Should the word "Tuban" occur in a line of the records, copy that line.

::: Extracted information

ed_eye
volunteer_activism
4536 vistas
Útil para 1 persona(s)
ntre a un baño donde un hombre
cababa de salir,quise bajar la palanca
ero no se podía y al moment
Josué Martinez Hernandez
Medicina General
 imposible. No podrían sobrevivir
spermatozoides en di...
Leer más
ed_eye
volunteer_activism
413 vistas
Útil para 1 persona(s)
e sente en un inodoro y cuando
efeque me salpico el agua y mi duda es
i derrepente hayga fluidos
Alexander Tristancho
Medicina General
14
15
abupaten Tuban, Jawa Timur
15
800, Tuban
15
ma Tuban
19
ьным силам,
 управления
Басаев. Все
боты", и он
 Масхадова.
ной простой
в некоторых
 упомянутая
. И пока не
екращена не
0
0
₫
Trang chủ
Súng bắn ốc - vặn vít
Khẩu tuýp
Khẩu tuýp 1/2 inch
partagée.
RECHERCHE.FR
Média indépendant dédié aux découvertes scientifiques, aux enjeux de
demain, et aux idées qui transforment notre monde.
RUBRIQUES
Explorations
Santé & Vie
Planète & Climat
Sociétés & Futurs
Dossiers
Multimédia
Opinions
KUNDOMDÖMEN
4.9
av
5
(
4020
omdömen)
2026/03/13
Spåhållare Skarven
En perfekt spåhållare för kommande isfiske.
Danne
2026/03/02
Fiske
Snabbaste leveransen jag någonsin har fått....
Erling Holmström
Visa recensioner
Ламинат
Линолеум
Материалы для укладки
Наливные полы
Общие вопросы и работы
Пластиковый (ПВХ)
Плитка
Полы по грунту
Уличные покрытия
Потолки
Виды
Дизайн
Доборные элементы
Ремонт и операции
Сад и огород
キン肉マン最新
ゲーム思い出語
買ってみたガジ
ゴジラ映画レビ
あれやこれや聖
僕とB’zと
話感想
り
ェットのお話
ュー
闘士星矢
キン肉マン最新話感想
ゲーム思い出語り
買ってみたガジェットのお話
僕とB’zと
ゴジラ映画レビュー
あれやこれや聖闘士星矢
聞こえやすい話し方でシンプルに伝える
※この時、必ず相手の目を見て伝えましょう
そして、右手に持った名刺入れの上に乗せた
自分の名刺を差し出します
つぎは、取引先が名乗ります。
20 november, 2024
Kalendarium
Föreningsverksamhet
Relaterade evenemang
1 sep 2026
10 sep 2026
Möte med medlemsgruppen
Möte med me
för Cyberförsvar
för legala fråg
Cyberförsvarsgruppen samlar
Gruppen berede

::::::

Answer area →
abupaten Tuban, Jawa Timur
800, Tuban
ma Tuban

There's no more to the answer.